Here's a summary about the different applied targets:
The lovecraft
target keeps the original theme intact, at
least in the center of the image.
- center_crop: width/2 - random_crop: 224
We crop the middle part of the randomly rotated image and then randomly crop a CLIP-window from that. That certainly does not help correcting the face but it's not so bad, either.
The party details
target simply crops randomly from the whole image and applies
the people at a creepy birthday party text feature.
The special details
target starts at 30% of the training and applies the best
matching feature of a few different features to the randomly cropped window.

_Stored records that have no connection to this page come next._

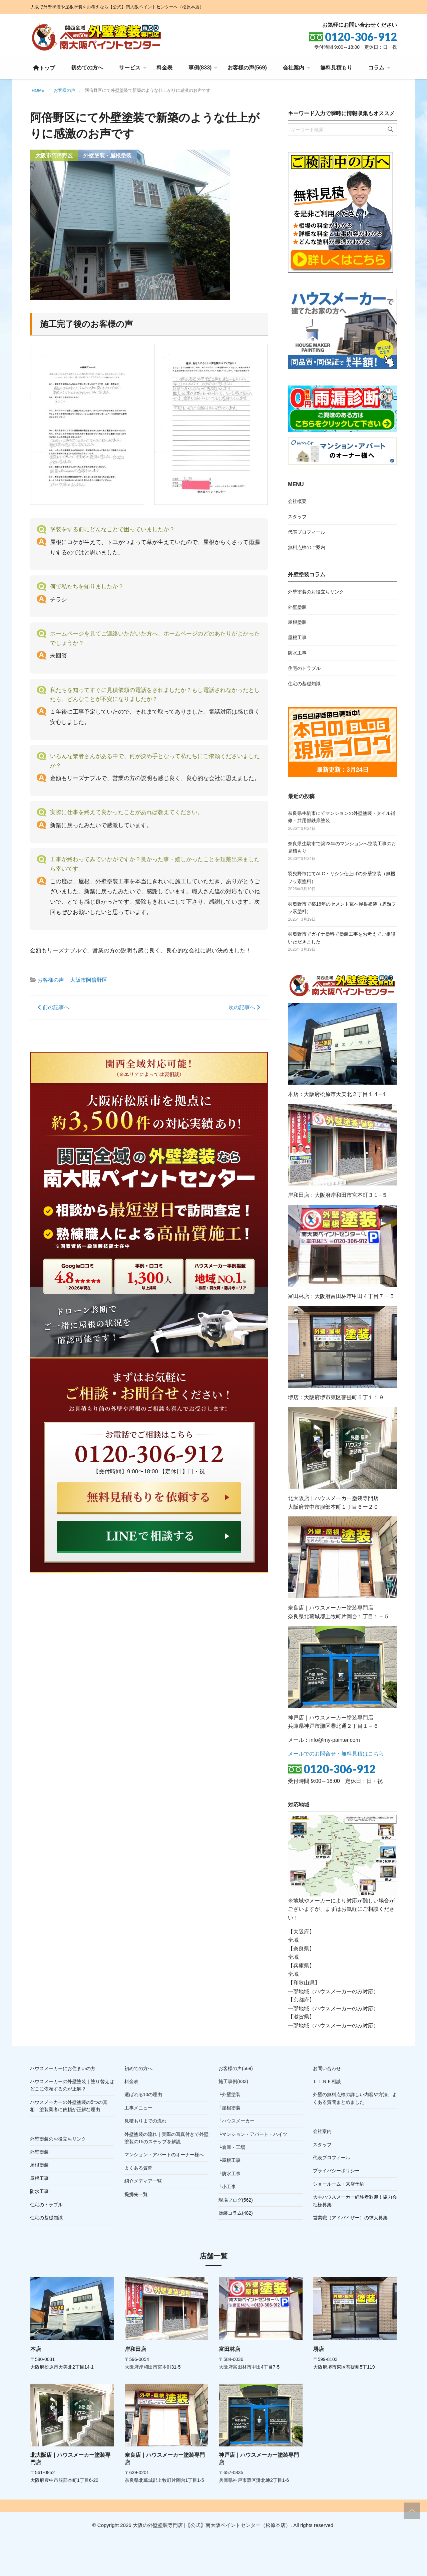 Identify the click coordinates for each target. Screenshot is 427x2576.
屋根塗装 (297, 622)
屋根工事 (297, 637)
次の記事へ (244, 1007)
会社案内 (293, 67)
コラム (376, 67)
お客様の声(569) (247, 67)
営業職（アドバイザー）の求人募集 (350, 2217)
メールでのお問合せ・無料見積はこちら (336, 1754)
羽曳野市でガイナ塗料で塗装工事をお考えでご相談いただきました (341, 937)
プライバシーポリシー (336, 2170)
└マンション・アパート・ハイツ (253, 2134)
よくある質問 (138, 2168)
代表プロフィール (306, 532)
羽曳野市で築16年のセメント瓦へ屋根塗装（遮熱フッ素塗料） (342, 907)
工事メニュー (138, 2107)
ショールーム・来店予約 (338, 2184)
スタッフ (297, 516)
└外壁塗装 (230, 2094)
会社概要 (297, 501)
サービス (129, 67)
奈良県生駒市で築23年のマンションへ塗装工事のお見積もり (342, 847)
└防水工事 (230, 2173)
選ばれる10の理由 (143, 2094)
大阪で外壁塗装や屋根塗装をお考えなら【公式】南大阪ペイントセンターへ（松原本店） (117, 6)
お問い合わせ (327, 2068)
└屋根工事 (230, 2160)
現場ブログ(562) (236, 2200)
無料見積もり (336, 67)
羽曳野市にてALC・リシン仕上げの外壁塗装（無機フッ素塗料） (341, 877)
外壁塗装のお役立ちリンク (316, 591)
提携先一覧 (136, 2194)
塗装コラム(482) (236, 2213)
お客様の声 (50, 980)
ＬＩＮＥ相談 (327, 2081)
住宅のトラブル (304, 668)
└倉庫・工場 (232, 2147)
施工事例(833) (233, 2081)
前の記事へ (53, 1007)
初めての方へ (87, 67)
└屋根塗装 (230, 2107)
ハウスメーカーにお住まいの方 (62, 2068)
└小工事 (227, 2186)
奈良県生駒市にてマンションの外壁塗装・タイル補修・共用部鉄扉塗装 (341, 816)
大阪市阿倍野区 (88, 980)
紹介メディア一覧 (143, 2181)
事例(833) (199, 67)
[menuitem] (44, 68)
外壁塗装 (297, 607)
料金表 (164, 67)
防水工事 (297, 653)
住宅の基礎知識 (304, 683)
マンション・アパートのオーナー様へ (164, 2154)
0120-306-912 (340, 1769)
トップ (44, 68)
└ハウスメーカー (237, 2121)
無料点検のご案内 (306, 547)
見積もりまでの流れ (145, 2121) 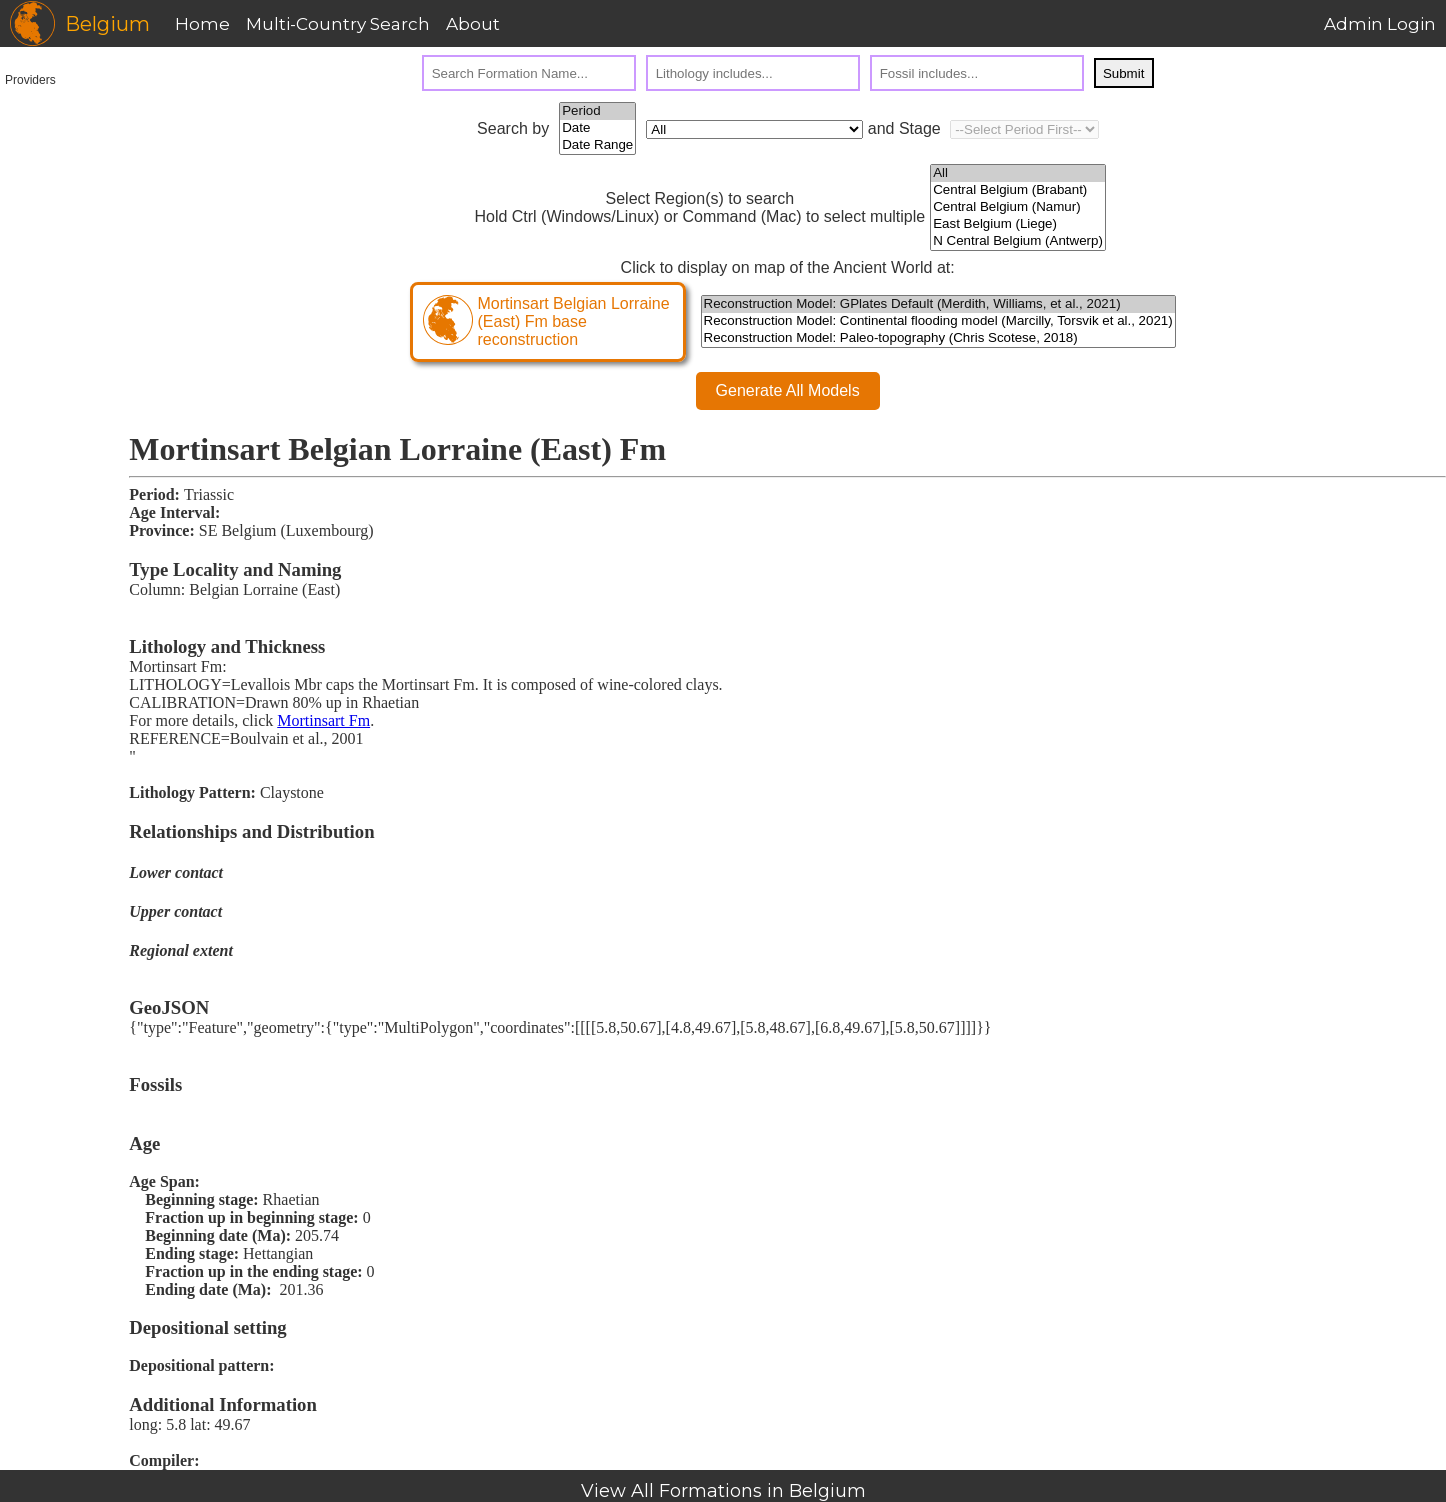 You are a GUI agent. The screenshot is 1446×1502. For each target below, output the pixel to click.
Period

It starts late to give the special details
target a bit of time to create
the people in the background. The select: best
mode chooses only one feature
at a time. Here are the counts after the training:
lovecraft : h.p. lovecraft at a birthday party : count 1500 (100.0%) / sim 53.377 party details : people at a creepy birthday party : count 2500 (100.0%) / sim 34.222 special details : cthulhuian birthday cakes : count 740 (42.3 %) / sim 30.744 : creepy confetti : count 985 (56.3 %) / sim 30.427 : lovecraft's interior : count 22 (1.3 %) / sim 25.249 : cthulhu : count 3 (0.2 %) / sim 25.261
So, lovecraft's interior
and cthulhu
did not really get a chance.
The match rate of features is quite dependent on various other parameters and may change during several runs. Below is another experiment where lovecraft's interior did get a far better match because the word creepy was removed from "people at a creepy birthday party".
So, to summarize the topic of high resolution CLIPig images: It's tricky stuff.